In my case, no one caused my injury through a negligent or intentional act which makes it so much more apparent why people who ARE injured due to someone else’s wrongful act should be compensated. Pain and suffering are no longer foreign concepts to me. My right leg is sore from having to use it all the time. Now I can empathize with my clients as opposed to before when I could just sympathize with them.
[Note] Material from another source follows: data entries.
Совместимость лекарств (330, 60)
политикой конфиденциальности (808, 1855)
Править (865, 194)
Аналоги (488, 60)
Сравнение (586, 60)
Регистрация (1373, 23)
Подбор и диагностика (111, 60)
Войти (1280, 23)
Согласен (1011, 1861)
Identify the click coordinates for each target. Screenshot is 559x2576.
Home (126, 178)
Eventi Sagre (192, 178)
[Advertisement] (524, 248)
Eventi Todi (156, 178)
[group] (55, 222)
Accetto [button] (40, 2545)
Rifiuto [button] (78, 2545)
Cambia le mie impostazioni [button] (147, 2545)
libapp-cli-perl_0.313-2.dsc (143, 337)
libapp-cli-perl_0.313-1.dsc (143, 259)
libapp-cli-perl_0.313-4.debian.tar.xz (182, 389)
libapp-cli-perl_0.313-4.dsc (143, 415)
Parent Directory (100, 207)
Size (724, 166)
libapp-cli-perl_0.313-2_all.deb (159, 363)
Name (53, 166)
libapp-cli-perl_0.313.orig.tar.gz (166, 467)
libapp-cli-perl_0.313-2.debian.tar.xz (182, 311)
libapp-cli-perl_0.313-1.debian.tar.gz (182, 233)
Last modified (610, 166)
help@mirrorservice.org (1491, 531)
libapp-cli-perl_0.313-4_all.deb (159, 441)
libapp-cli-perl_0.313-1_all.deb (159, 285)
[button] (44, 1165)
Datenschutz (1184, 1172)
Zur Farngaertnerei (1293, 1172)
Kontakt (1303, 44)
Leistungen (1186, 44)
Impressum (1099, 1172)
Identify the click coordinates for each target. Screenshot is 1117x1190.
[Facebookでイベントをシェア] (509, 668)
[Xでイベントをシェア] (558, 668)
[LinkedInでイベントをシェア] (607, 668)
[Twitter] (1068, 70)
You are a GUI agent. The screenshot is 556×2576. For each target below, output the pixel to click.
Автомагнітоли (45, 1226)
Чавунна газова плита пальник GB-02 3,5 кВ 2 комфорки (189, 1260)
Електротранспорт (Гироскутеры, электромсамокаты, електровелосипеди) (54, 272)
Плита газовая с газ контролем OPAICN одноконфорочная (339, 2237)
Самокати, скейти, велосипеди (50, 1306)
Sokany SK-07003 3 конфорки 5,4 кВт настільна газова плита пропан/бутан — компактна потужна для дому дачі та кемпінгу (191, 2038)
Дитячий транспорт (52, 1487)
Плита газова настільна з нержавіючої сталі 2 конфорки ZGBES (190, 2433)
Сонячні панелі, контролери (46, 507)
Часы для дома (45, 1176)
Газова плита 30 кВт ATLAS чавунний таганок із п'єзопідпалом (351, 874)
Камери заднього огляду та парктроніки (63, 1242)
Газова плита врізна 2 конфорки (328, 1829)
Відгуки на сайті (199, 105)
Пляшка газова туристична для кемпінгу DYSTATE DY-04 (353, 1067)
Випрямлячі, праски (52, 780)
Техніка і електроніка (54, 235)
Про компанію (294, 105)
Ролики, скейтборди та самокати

If you are injured and cannot do these simple tasks, write them down. There are so many that we don’t think about: standing, going up and down stairs, playing with our kids, being able to exercise, sleeping comfortably, having to keep your leg up to keep the swelling down, getting in and out of your car, and if it’s your right leg, driving itself. There are many more, but this is the short list off the top of my head. These types of explanations with specific examples help convey to the judge or jury what you are really experiencing.